If you aren't able to run the modules on your own computer, you can fall back on the one installed on our Linux systems. Just open an ssh connection to cs01.cs.iusb.edu (or cs02 or cs03), download the files with
wget https://www.cs.iusb.edu/~dvrajito/teach/c463/keras_start.py
and the same for the others. You must run the module with
python3 keras_start.py
a. Files. Download the following files:
keras_start.py
ua_passengers.csv
StudentsPerformance.csv
b. Input Files. Copy the function readCSV that you wrote for Homework 1. Modify it so that if the first line contains alphabetical characters, we assume that it contains the column titles and we ignore it.

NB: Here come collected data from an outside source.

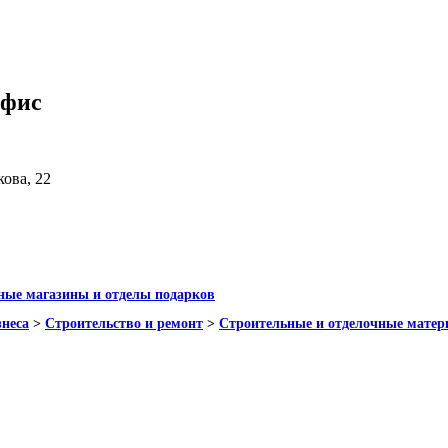
офис
кова, 22
ные магазины и отделы подарков
знеса
>
Строительство и ремонт
>
Строительные и отделочные матер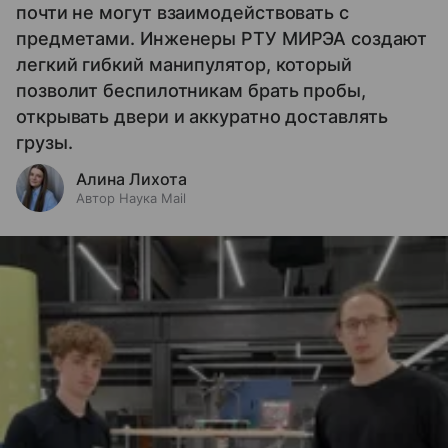
почти не могут взаимодействовать с
предметами. Инженеры РТУ МИРЭА создают
легкий гибкий манипулятор, который
позволит беспилотникам брать пробы,
открывать двери и аккуратно доставлять
грузы.
Алина Лихота
Автор Наука Mail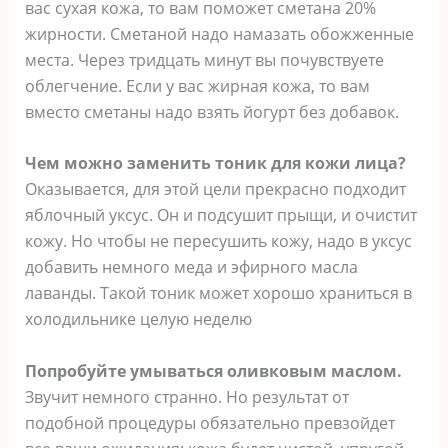
вас сухая кожа, то вам поможет сметана 20%
жирности. Сметаной надо намазать обожженные
места. Через тридцать минут вы почувствуете
облегчение. Если у вас жирная кожа, то вам
вместо сметаны надо взять йогурт без добавок.
Чем можно заменить тоник для кожи лица?
Оказывается, для этой цели прекрасно подходит
яблочный уксус. Он и подсушит прыщи, и очистит
кожу. Но чтобы не пересушить кожу, надо в уксус
добавить немного меда и эфирного масла
лаванды. Такой тоник может хорошо храниться в
холодильнике целую неделю
Попробуйте умываться оливковым маслом.
Звучит немного странно. Но результат от
подобной процедуры обязательно превзойдет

The file ua_passengers.csv contains only numerical data below the title. The file StudentsPerformance.csv contains categories as well. You will need to process it to convert it to numerical before using it. You can either use Excel (or some other spreadsheet) and the function IF to convert it to numerical, or write a function in Python for it.
For example, if the cell contains either "none" or "completed", then in Excel, you can write a cell with the formula like
=IF(E2="none", 0, 1)
If you use Excel for this, you will have to create a new CSV file containing the student data converted to numerical.
c. Training. Write a separate Python function for each of the data sets.
For both of them, we will use the last column as the output, so you will need to extract the last column or just save it in a separate data structure to begin with. For both of them, we will use the first 90% of the data for training and the last 10% for testing.
d. Experiments. Experiment with varying numbers of epochs to see how it improves the results. Try using all the columns or a subset of the columns to see if that makes it better or worse. Document what parameter settings you used and how they influenced the outcome in a text file (or Word document) that you also submit with the homework.
Upload all the Python files you have modified or created, the document with the summary of your results, as well as the csv file of the conversion to numerical of the second data set if you did that. Otherwise, make sure that the processing Python function for this data set is included. Upload all the files to Canvas in Assignments - Homework 11.